======== Information given ========

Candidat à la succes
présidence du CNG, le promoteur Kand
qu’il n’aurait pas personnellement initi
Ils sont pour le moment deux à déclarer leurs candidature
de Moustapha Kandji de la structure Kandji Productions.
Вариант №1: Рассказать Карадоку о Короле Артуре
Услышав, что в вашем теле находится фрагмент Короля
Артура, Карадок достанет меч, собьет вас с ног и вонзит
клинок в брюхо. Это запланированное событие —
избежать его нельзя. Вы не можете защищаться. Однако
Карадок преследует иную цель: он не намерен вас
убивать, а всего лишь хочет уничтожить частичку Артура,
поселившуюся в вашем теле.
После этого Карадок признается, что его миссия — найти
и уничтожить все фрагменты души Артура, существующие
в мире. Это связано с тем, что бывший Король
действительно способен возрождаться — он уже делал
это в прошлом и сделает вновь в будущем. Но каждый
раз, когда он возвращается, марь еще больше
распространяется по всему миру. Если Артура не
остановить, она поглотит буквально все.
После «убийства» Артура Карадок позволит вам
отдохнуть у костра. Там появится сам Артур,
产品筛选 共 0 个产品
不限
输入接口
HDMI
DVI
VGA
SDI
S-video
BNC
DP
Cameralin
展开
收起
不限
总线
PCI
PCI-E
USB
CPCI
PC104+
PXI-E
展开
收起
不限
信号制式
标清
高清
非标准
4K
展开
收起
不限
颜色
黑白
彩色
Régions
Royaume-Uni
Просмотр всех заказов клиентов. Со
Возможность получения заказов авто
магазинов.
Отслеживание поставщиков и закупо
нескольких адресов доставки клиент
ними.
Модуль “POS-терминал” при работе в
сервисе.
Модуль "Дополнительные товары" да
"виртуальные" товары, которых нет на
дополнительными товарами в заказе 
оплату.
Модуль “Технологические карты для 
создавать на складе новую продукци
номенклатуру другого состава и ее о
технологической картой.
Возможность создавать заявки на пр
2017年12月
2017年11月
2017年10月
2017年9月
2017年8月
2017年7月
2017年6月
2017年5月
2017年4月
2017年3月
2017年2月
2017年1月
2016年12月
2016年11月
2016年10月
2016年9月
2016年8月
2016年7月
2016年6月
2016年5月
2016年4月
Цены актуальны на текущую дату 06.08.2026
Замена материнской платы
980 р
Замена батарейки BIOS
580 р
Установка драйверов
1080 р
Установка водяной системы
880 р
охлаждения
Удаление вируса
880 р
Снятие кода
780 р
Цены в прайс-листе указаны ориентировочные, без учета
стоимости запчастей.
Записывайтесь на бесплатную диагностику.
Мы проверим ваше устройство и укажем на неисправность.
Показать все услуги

========

Exercise instructions:
Return the entries above word for word.

Your response:
Candidat à la succes
présidence du CNG, le promoteur Kand
qu’il n’aurait pas personnellement initi
Ils sont pour le moment deux à déclarer leurs candidature
de Moustapha Kandji de la structure Kandji Productions.
Вариант №1: Рассказать Карадоку о Короле Артуре
Услышав, что в вашем теле находится фрагмент Короля
Артура, Карадок достанет меч, собьет вас с ног и вонзит
клинок в брюхо. Это запланированное событие —
избежать его нельзя. Вы не можете защищаться. Однако
Карадок преследует иную цель: он не намерен вас
убивать, а всего лишь хочет уничтожить частичку Артура,
поселившуюся в вашем теле.
После этого Карадок признается, что его миссия — найти
и уничтожить все фрагменты души Артура, существующие
в мире. Это связано с тем, что бывший Король
действительно способен возрождаться — он уже делал
это в прошлом и сделает вновь в будущем. Но каждый
раз, когда он возвращается, марь еще больше
распространяется по всему миру. Если Артура не
остановить, она поглотит буквально все.
После «убийства» Артура Карадок позволит вам
отдохнуть у костра. Там появится сам Артур,
产品筛选 共 0 个产品
不限
输入接口
HDMI
DVI
VGA
SDI
S-video
BNC
DP
Cameralin
展开
收起
不限
总线
PCI
PCI-E
USB
CPCI
PC104+
PXI-E
展开
收起
不限
信号制式
标清
高清
非标准
4K
展开
收起
不限
颜色
黑白
彩色
Régions
Royaume-Uni
Просмотр всех заказов клиентов. Со
Возможность получения заказов авто
магазинов.
Отслеживание поставщиков и закупо
нескольких адресов доставки клиент
ними.
Модуль “POS-терминал” при работе в
сервисе.
Модуль "Дополнительные товары" да
"виртуальные" товары, которых нет на
дополнительными товарами в заказе 
оплату.
Модуль “Технологические карты для 
создавать на складе новую продукци
номенклатуру другого состава и ее о
технологической картой.
Возможность создавать заявки на пр
2017年12月
2017年11月
2017年10月
2017年9月
2017年8月
2017年7月
2017年6月
2017年5月
2017年4月
2017年3月
2017年2月
2017年1月
2016年12月
2016年11月
2016年10月
2016年9月
2016年8月
2016年7月
2016年6月
2016年5月
2016年4月
Цены актуальны на текущую дату 06.08.2026
Замена материнской платы
980 р
Замена батарейки BIOS
580 р
Установка драйверов
1080 р
Установка водяной системы
880 р
охлаждения
Удаление вируса
880 р
Снятие кода
780 р
Цены в прайс-листе указаны ориентировочные, без учета
стоимости запчастей.
Записывайтесь на бесплатную диагностику.
Мы проверим ваше устройство и укажем на неисправность.
Показать все услуги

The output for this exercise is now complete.